Ok, você já entendeu que usar filtro solar é mandatório. Mas você sabe qual produto usar? Sabe o que significam todas aquelas siglas (FPS, PPD, UVA, IR) do rótulo? E que, se aplicar da forma errada, o protetor solar pode não funcionar? Essas informações podem ser cruciais na escolha do protetor solar que funciona para você. “A falta de entendimento sobre o rótulo do protetor solar pode demonstrar que a pele não está recebendo a proteção que precisa”, destaca a dermatologista Dra. Claudia Marçal. Encontre tudo que você precisa saber na lista abaixo e aprenda a usar protetor solar sem complicação:

Antioxidantes — Moléculas que impedem a formação de radicais livres (e em alguns casos revertem os danos causados por eles), os antioxidantes são considerados excelentes aliados do protetor solar no dia-a-dia. “O protetor solar deve ir além dos ativos de proteção: ele deve ser um multibenefícios com elementos de ação antioxidante para imediatamente reparar o processo inflamatório formado em função da radiação”, destaca a dermatologista.

Cor — “Filtros de alta cobertura, com base e cor fazem parte dos últimos lançamentos em fotoproteção. Ao contrário do que muitos pensam, a cor não é meramente estética, ela serve como uma barreira física à luz visível”.

Filtros — Divididos entre químicos e físicos, os filtros de fotoproteção atuam de maneiras diferentes. “Os filtros físicos são partículas inorgânicas que refletem ou dispersam a radiação, já os químicos são partículas orgânicas que absorvem o fóton de energia”, explica. No protetor, é importante associar o uso dos dois, segundo a médica. “Os filtros físicos bloqueadores agem como uma parede de tijolos — onde a luz bate e volta sem ser absorvida. Os filtros químicos são importantes, mas na sudorese, na água do mar, a molécula fica quimicamente instável e deixa de proteger”, explica.

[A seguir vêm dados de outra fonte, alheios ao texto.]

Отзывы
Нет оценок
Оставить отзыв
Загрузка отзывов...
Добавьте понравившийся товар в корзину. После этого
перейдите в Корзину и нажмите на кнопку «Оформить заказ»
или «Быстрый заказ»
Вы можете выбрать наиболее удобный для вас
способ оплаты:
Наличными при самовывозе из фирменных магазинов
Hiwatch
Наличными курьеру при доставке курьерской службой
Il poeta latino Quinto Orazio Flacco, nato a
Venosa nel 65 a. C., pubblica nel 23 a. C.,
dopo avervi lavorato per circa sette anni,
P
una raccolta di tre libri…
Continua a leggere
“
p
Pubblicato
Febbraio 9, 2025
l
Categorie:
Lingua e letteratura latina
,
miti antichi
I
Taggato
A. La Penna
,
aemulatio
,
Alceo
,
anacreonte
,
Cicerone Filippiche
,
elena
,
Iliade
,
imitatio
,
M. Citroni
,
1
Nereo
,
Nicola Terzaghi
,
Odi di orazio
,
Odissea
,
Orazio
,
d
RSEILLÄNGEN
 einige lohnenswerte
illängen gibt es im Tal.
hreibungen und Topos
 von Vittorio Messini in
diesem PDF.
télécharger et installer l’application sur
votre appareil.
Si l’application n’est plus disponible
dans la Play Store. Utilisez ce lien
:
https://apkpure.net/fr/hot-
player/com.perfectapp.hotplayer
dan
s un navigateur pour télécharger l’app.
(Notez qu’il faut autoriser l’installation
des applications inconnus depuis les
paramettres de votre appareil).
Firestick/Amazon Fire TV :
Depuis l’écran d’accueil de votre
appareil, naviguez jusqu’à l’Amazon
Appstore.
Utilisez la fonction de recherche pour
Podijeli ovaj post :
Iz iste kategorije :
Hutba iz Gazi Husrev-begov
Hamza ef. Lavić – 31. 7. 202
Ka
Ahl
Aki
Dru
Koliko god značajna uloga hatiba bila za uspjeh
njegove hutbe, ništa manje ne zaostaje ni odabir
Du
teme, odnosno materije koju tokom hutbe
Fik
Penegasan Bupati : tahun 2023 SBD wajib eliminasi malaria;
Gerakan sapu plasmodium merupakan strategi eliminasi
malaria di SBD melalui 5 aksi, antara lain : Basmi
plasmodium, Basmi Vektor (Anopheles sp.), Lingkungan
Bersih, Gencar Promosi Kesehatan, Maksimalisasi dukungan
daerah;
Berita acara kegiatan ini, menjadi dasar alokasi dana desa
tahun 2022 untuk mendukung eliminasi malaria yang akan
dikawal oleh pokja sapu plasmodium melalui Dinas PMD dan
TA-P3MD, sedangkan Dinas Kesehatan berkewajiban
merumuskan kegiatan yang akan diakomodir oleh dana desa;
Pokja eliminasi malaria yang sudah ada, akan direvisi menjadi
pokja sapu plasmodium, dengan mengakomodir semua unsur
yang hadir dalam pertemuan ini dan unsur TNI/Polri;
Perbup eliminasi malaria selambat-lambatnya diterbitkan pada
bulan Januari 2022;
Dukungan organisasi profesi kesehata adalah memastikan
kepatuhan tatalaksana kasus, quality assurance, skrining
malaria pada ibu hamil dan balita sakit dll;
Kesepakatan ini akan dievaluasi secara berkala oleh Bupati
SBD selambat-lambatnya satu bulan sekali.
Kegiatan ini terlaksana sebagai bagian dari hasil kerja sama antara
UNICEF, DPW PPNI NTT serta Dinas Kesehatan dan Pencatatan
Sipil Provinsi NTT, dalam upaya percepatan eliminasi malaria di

FPS — A sigla de Fator de Proteção Solar refere-se apenas aos raios UVB. “É o valor obtido pela razão entre a dose mínima eritematosa na pele protegida por um protetor solar e a dose mínima eritematosa na mesma pele quando desprotegida”, explica. De forma simplificada, é uma conta feita usando o tempo que sua pele leva para ficar vermelha sem protetor e com protetor. Mas um FPS alto vai necessariamente me proteger? A dermatologista explica que não: “Hoje se descobriu que a proteção solar que leva em consideração apenas a questão do eritema (vermelhidão) desconsidera a dose suberitematosa, que é um dano criado antes mesmo da pele ficar vermelha, dando origem a chamada “sunburn cells” (ou células que sofreram alterações importantes pela radiação ultravioleta apresentando degeneração no seu DNA, promotoras mais tarde da possibilidade de cancerização)”, destaca a médica, que recomenda FPS de no mínimo 30. “Mas não esqueça a proteção contra o UVA, infravermelho e luz visível!”

Imunoproteção oral — Segundo a Dra. Claudia Marçal, mais recentemente tem se falado muito na questão dos pré e probióticos associados à formulação local e via oral com conceito de defesa e imunologia da pele. “Os filtros imunoprotetores via oral vieram para ficar com propriedades de melhora da resistência cutânea e imunológica. Eles funcionam como verdadeiros guardiões quando associados aos protetores locais, para preservar a estrutura e evitar a desnaturação do DNA celular por proteger as células imunológicas da pele e reverter em parte os danos biológicos e inflamatórios causados pela exposição exagerada ao sol”, enfatiza. Quer saber o que usar? “Os mais importantes são o Polipodium Leucotomus, Picnogenol, Astaxantina, Luteina, Extrato de White e Green Tea, Resveratrol e ácido elágico da Romã, sempre associando ao uso de silício orgânico Exsynutriment para melhora do aspecto da flacidez”. Mas, cuidado: isso não substitui o protetor de uso tópico!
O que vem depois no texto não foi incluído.